Laevis will lead to a better understanding of the biological functions, expression regulation mechanisms, pathogenicity and other important aspects of GOLPH2. The protein universe refers to a collection of all proteins across all organisms in nature. In 1992, there were only 887 protein structures in the Protein Data Bank which could be categorized into 120 different tertiary folds. Chothia noticed that about 1/4 of the entries at the EMBL/SwissProt sequence databank were homologous to the 120 folds, and 1/3 of the genome sequences presented in the sequence databank. He thereby suggested that the number of protein tertiary folds in the protein universe XL880 cost should be limited and around 1500. Amazingly, this simple estimation stood well the test of time and lies at the center of the subsequent estimation range using more elaborate methods based on much larger datasets.
At present, the PDB has over 70 k structures, which has been argued to be structurally complete. The structure set has been categorized into 1,195 folds by SCOP in the 2009 release, consistent with the Chothia’s original estimation. In contrast to the extensive studies of protein tertiary structural space, the quaternary structure space of protein-protein interactions is relatively unexplored. For example, the questions on whether the number of unique protein-protein complex structures is constrained and if yes, how many they are, have remained largely unanswered. Since most proteins perform their physiological functions via interaction with other protein molecules, the answers to these questions have practical applications in the understanding of protein-protein interaction specificity and protein-protein networks. Meanwhile, the template-based methods have recently demonstrated promising power in protein complex structural modeling; the completeness of the quaternary structure space is of important implications to the studies of protein-protein docking and structure prediction, and the forthcoming structural genomics of protein-protein interactions. Exploration of the quaternary structure space has been mainly hampered by the relative dearth of protein-protein complex structures in the PDB library, and the lack of an unambiguous definition of protein quaternary structural folds and efficient methods to compare and categorize protein-protein complex structures. Among limited attempts, Aloy and Russell exploited the protein-protein interaction data from high-throughput genomic data to estimate, based on the assumption that homologous proteins should participate in similar interactions, that the number of unique protein-protein interactions is around 10,000.
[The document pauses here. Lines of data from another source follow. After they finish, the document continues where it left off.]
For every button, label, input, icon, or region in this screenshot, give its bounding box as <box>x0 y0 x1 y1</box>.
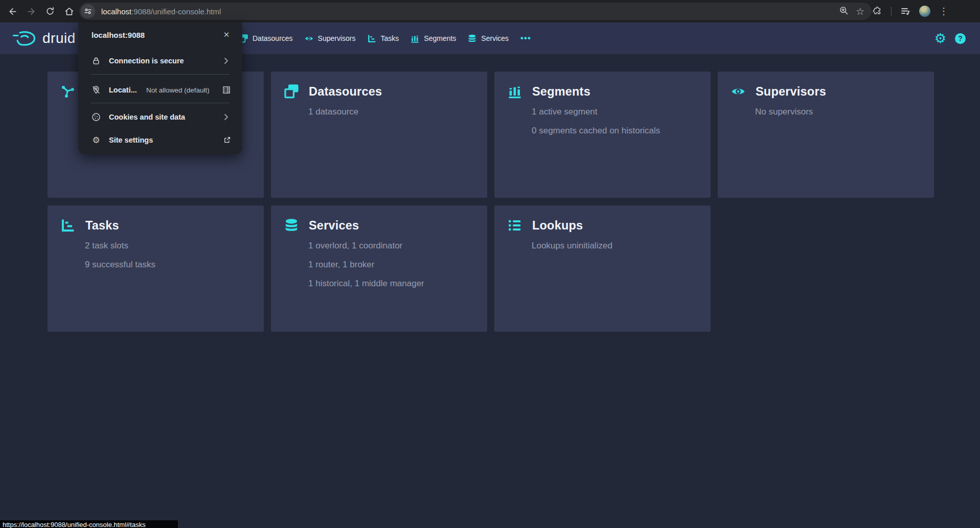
chevron-right-icon <box>224 57 229 64</box>
more-icon: ••• <box>520 33 531 43</box>
site-settings-label: Site settings <box>109 136 153 144</box>
cookies-label: Cookies and site data <box>109 113 185 121</box>
toolbar-separator <box>891 7 892 16</box>
card-title: Datasources <box>309 85 382 99</box>
druid-logo-icon <box>12 30 36 47</box>
cookie-icon <box>92 112 101 122</box>
reload-icon <box>45 6 55 16</box>
card-stat: 1 overlord, 1 coordinator <box>308 241 474 251</box>
status-icon <box>61 84 75 99</box>
site-info-popup: localhost:9088 ✕ Connection is secure Lo… <box>78 22 242 154</box>
card-stat: 2 task slots <box>85 241 250 251</box>
services-icon <box>284 218 299 233</box>
kebab-menu-icon: ⋮ <box>939 7 948 16</box>
card-stat: 1 active segment <box>532 107 697 117</box>
reload-button[interactable] <box>41 3 59 20</box>
settings-button[interactable]: ⚙ <box>935 32 946 45</box>
card-datasources[interactable]: Datasources 1 datasource <box>271 72 487 198</box>
browser-toolbar: localhost:9088/unified-console.html ☆ ⋮ <box>0 0 980 22</box>
card-title: Segments <box>532 85 590 99</box>
supervisors-icon <box>731 84 745 99</box>
managed-building-icon <box>222 85 231 95</box>
tune-icon <box>84 7 92 15</box>
location-label: Locati... <box>109 86 137 94</box>
bookmark-star-button[interactable]: ☆ <box>856 7 864 16</box>
help-icon: ? <box>958 35 963 42</box>
card-stat: 9 successful tasks <box>85 260 250 270</box>
druid-logo[interactable]: druid <box>12 22 76 54</box>
browser-menu-button[interactable]: ⋮ <box>937 3 950 20</box>
popup-divider <box>91 74 230 75</box>
gear-icon: ⚙ <box>92 136 101 145</box>
popup-title: localhost:9088 <box>92 31 145 39</box>
tasks-icon <box>61 218 75 233</box>
card-title: Services <box>309 219 359 233</box>
card-stat: Lookups uninitialized <box>532 241 697 251</box>
nav-item-tasks[interactable]: Tasks <box>368 34 399 43</box>
media-controls-button[interactable] <box>898 3 913 20</box>
extensions-button[interactable] <box>870 3 884 20</box>
nav-label: Tasks <box>381 34 399 42</box>
datasources-icon <box>284 84 299 99</box>
back-button[interactable] <box>4 3 21 20</box>
card-title: Lookups <box>532 219 583 233</box>
zoom-button[interactable] <box>839 6 849 17</box>
tasks-icon <box>368 34 376 43</box>
card-lookups[interactable]: Lookups Lookups uninitialized <box>494 205 711 332</box>
nav-item-datasources[interactable]: Datasources <box>239 34 293 43</box>
lock-icon <box>92 56 101 65</box>
gear-icon: ⚙ <box>935 31 946 46</box>
nav-label: Segments <box>424 34 456 42</box>
site-settings-row[interactable]: ⚙ Site settings <box>92 133 231 147</box>
site-info-button[interactable] <box>81 4 95 18</box>
location-permission-row[interactable]: Locati... Not allowed (default) <box>92 82 231 98</box>
url-text: localhost:9088/unified-console.html <box>101 7 221 16</box>
close-icon: ✕ <box>223 30 230 39</box>
location-off-icon <box>92 85 101 95</box>
nav-more-button[interactable]: ••• <box>520 33 531 43</box>
segments-icon <box>508 84 522 99</box>
address-bar[interactable]: localhost:9088/unified-console.html ☆ <box>79 3 872 20</box>
star-icon: ☆ <box>856 7 864 16</box>
connection-secure-row[interactable]: Connection is secure <box>92 54 231 68</box>
home-icon <box>64 6 75 17</box>
popup-close-button[interactable]: ✕ <box>221 29 232 40</box>
services-icon <box>468 34 476 43</box>
help-button[interactable]: ? <box>955 33 966 44</box>
card-supervisors[interactable]: Supervisors No supervisors <box>718 72 934 198</box>
zoom-icon <box>839 6 849 15</box>
card-segments[interactable]: Segments 1 active segment 0 segments cac… <box>494 72 711 198</box>
card-stat: 1 historical, 1 middle manager <box>308 279 474 289</box>
status-bar-link: https://localhost:9088/unified-console.h… <box>0 520 178 528</box>
puzzle-icon <box>872 6 882 16</box>
cookies-row[interactable]: Cookies and site data <box>92 110 231 124</box>
nav-item-segments[interactable]: Segments <box>411 34 456 43</box>
card-title: Tasks <box>85 219 119 233</box>
card-stat: 1 router, 1 broker <box>308 260 474 270</box>
media-playlist-icon <box>900 6 910 16</box>
location-status: Not allowed (default) <box>146 86 210 94</box>
nav-label: Services <box>481 34 509 42</box>
nav-item-supervisors[interactable]: Supervisors <box>305 34 356 43</box>
home-button[interactable] <box>60 3 78 20</box>
card-services[interactable]: Services 1 overlord, 1 coordinator 1 rou… <box>271 205 487 332</box>
back-icon <box>7 6 18 17</box>
card-stat: No supervisors <box>755 107 921 117</box>
profile-avatar[interactable] <box>919 6 930 17</box>
forward-button[interactable] <box>22 3 40 20</box>
chevron-right-icon <box>224 113 229 121</box>
url-path: :9088/unified-console.html <box>131 7 221 16</box>
nav-item-services[interactable]: Services <box>468 34 509 43</box>
external-link-icon <box>223 136 231 144</box>
supervisors-icon <box>305 34 313 43</box>
segments-icon <box>411 34 419 43</box>
forward-icon <box>26 6 37 17</box>
popup-divider <box>91 103 230 103</box>
nav-label: Supervisors <box>318 34 356 42</box>
card-stat: 0 segments cached on historicals <box>532 126 697 136</box>
card-tasks[interactable]: Tasks 2 task slots 9 successful tasks <box>48 205 264 332</box>
url-host: localhost <box>101 7 131 16</box>
brand-name: druid <box>42 30 76 47</box>
main-nav: Datasources Supervisors Tasks Segments S… <box>239 22 531 54</box>
connection-secure-label: Connection is secure <box>109 57 184 65</box>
Although the estimation could be meaningful for the complex homologous families, it is often observed that proteins of different sequences have similar complex structure and interface interactions. Thus, the AloyRussell calculation may overestimate the protein-protein interaction space if the protein-protein interactions are counted at the structural level. Here, we present a systemic study of a representative set of protein-protein complex structures in the PDB.